**What is needed:**
For this exercise, print the records below verbatim.

**Saved data entries:**

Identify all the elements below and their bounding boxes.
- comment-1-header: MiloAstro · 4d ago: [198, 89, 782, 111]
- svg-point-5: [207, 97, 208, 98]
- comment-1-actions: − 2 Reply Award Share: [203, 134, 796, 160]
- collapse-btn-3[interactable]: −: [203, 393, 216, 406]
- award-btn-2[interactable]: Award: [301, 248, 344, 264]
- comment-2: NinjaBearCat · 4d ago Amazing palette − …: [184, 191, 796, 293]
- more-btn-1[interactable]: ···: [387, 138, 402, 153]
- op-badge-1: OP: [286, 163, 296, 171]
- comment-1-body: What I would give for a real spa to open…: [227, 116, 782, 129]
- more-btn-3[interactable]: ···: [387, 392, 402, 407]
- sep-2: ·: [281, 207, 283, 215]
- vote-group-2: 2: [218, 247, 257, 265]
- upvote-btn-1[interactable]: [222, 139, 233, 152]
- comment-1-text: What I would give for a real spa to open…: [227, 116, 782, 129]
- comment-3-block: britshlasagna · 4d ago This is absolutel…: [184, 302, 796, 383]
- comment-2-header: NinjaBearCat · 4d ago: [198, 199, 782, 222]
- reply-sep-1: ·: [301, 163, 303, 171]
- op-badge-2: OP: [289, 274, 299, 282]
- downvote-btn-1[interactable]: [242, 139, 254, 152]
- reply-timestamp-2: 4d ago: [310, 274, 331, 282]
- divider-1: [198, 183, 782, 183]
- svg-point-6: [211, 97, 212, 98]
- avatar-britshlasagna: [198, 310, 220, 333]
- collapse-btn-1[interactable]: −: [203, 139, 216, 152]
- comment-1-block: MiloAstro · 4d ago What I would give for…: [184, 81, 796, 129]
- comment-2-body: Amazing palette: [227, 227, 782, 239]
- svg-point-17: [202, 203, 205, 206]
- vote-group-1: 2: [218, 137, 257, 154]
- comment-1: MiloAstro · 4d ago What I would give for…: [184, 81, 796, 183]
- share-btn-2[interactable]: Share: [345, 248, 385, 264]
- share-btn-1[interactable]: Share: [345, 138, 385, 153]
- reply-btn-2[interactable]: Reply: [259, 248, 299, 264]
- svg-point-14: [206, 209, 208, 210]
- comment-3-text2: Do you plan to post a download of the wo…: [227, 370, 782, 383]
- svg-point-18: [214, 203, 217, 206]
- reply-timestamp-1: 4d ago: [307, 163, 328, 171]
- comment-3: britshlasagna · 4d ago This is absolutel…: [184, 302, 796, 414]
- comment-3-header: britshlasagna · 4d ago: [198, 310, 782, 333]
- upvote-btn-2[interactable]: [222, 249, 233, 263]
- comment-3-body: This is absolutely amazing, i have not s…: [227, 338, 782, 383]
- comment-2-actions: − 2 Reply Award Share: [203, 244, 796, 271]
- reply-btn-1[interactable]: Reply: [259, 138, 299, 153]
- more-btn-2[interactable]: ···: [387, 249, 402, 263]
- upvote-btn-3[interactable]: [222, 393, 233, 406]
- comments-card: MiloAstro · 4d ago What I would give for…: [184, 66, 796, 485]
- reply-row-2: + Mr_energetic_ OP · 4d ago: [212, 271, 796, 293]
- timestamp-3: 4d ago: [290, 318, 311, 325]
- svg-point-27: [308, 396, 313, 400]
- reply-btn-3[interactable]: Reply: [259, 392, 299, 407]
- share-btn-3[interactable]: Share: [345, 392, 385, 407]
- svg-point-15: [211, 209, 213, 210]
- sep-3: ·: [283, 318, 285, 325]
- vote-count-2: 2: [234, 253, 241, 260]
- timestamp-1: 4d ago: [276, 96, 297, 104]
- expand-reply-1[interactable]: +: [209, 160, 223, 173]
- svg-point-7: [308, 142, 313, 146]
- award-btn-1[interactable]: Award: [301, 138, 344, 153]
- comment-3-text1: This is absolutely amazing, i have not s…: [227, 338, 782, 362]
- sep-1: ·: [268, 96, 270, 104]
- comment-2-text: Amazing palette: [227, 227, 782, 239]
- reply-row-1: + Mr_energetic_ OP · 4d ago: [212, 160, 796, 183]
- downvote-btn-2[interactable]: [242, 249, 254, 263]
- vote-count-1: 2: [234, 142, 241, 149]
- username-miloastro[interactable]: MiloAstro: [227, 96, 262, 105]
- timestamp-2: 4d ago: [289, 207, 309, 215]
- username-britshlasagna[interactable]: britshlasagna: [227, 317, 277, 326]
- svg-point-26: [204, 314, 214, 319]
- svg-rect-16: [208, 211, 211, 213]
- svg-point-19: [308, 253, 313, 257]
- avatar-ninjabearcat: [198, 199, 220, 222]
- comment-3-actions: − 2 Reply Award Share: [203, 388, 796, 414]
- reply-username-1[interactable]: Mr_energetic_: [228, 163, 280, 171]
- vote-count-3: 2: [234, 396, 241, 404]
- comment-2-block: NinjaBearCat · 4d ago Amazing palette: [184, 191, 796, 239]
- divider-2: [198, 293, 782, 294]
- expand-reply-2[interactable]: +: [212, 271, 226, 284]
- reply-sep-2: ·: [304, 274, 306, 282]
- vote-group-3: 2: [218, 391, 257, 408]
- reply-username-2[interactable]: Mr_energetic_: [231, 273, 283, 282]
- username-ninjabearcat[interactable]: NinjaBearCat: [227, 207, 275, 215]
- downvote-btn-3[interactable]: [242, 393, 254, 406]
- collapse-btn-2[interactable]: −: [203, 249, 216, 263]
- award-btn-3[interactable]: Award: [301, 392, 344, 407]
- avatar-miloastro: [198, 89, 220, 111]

**Final answer:**
Identify all the elements below and their bounding boxes.
- comment-1-header: MiloAstro · 4d ago: [198, 89, 782, 111]
- svg-point-5: [207, 97, 208, 98]
- comment-1-actions: − 2 Reply Award Share: [203, 134, 796, 160]
- collapse-btn-3[interactable]: −: [203, 393, 216, 406]
- award-btn-2[interactable]: Award: [301, 248, 344, 264]
- comment-2: NinjaBearCat · 4d ago Amazing palette − …: [184, 191, 796, 293]
- more-btn-1[interactable]: ···: [387, 138, 402, 153]
- op-badge-1: OP: [286, 163, 296, 171]
- comment-1-body: What I would give for a real spa to open…: [227, 116, 782, 129]
- more-btn-3[interactable]: ···: [387, 392, 402, 407]
- sep-2: ·: [281, 207, 283, 215]
- vote-group-2: 2: [218, 247, 257, 265]
- upvote-btn-1[interactable]: [222, 139, 233, 152]
- comment-1-text: What I would give for a real spa to open…: [227, 116, 782, 129]
- comment-3-block: britshlasagna · 4d ago This is absolutel…: [184, 302, 796, 383]
- comment-2-header: NinjaBearCat · 4d ago: [198, 199, 782, 222]
- reply-sep-1: ·: [301, 163, 303, 171]
- op-badge-2: OP: [289, 274, 299, 282]
- downvote-btn-1[interactable]: [242, 139, 254, 152]
- reply-timestamp-2: 4d ago: [310, 274, 331, 282]
- divider-1: [198, 183, 782, 183]
- svg-point-6: [211, 97, 212, 98]
- avatar-britshlasagna: [198, 310, 220, 333]
- collapse-btn-1[interactable]: −: [203, 139, 216, 152]
- comment-1-block: MiloAstro · 4d ago What I would give for…: [184, 81, 796, 129]
- comment-2-body: Amazing palette: [227, 227, 782, 239]
- svg-point-17: [202, 203, 205, 206]
- vote-group-1: 2: [218, 137, 257, 154]
- comment-1: MiloAstro · 4d ago What I would give for…: [184, 81, 796, 183]
- share-btn-2[interactable]: Share: [345, 248, 385, 264]
- share-btn-1[interactable]: Share: [345, 138, 385, 153]
- reply-btn-2[interactable]: Reply: [259, 248, 299, 264]
- svg-point-14: [206, 209, 208, 210]
- comment-3-text2: Do you plan to post a download of the wo…: [227, 370, 782, 383]
- svg-point-18: [214, 203, 217, 206]
- reply-timestamp-1: 4d ago: [307, 163, 328, 171]
- comment-3: britshlasagna · 4d ago This is absolutel…: [184, 302, 796, 414]
- comment-3-header: britshlasagna · 4d ago: [198, 310, 782, 333]
- upvote-btn-2[interactable]: [222, 249, 233, 263]
- comment-3-body: This is absolutely amazing, i have not s…: [227, 338, 782, 383]
- comment-2-actions: − 2 Reply Award Share: [203, 244, 796, 271]
- reply-btn-1[interactable]: Reply: [259, 138, 299, 153]
- more-btn-2[interactable]: ···: [387, 249, 402, 263]
- upvote-btn-3[interactable]: [222, 393, 233, 406]
- comments-card: MiloAstro · 4d ago What I would give for…: [184, 66, 796, 485]
- reply-row-2: + Mr_energetic_ OP · 4d ago: [212, 271, 796, 293]
- timestamp-3: 4d ago: [290, 318, 311, 325]
- svg-point-27: [308, 396, 313, 400]
- reply-btn-3[interactable]: Reply: [259, 392, 299, 407]
- share-btn-3[interactable]: Share: [345, 392, 385, 407]
- svg-point-15: [211, 209, 213, 210]
- sep-3: ·: [283, 318, 285, 325]
- vote-count-2: 2: [234, 253, 241, 260]
- timestamp-1: 4d ago: [276, 96, 297, 104]
- expand-reply-1[interactable]: +: [209, 160, 223, 173]
- svg-point-7: [308, 142, 313, 146]
- award-btn-1[interactable]: Award: [301, 138, 344, 153]
- comment-3-text1: This is absolutely amazing, i have not s…: [227, 338, 782, 362]
- sep-1: ·: [268, 96, 270, 104]
- comment-2-text: Amazing palette: [227, 227, 782, 239]
- reply-row-1: + Mr_energetic_ OP · 4d ago: [212, 160, 796, 183]
- downvote-btn-2[interactable]: [242, 249, 254, 263]
- vote-count-1: 2: [234, 142, 241, 149]
- username-miloastro[interactable]: MiloAstro: [227, 96, 262, 105]
- timestamp-2: 4d ago: [289, 207, 309, 215]
- username-britshlasagna[interactable]: britshlasagna: [227, 317, 277, 326]
- svg-point-26: [204, 314, 214, 319]
- svg-rect-16: [208, 211, 211, 213]
- svg-point-19: [308, 253, 313, 257]
- avatar-ninjabearcat: [198, 199, 220, 222]
- comment-3-actions: − 2 Reply Award Share: [203, 388, 796, 414]
- reply-username-1[interactable]: Mr_energetic_: [228, 163, 280, 171]
- vote-count-3: 2: [234, 396, 241, 404]
- comment-2-block: NinjaBearCat · 4d ago Amazing palette: [184, 191, 796, 239]
- divider-2: [198, 293, 782, 294]
- expand-reply-2[interactable]: +: [212, 271, 226, 284]
- reply-sep-2: ·: [304, 274, 306, 282]
- vote-group-3: 2: [218, 391, 257, 408]
- reply-username-2[interactable]: Mr_energetic_: [231, 273, 283, 282]
- username-ninjabearcat[interactable]: NinjaBearCat: [227, 207, 275, 215]
- downvote-btn-3[interactable]: [242, 393, 254, 406]
- collapse-btn-2[interactable]: −: [203, 249, 216, 263]
- award-btn-3[interactable]: Award: [301, 392, 344, 407]
- avatar-miloastro: [198, 89, 220, 111]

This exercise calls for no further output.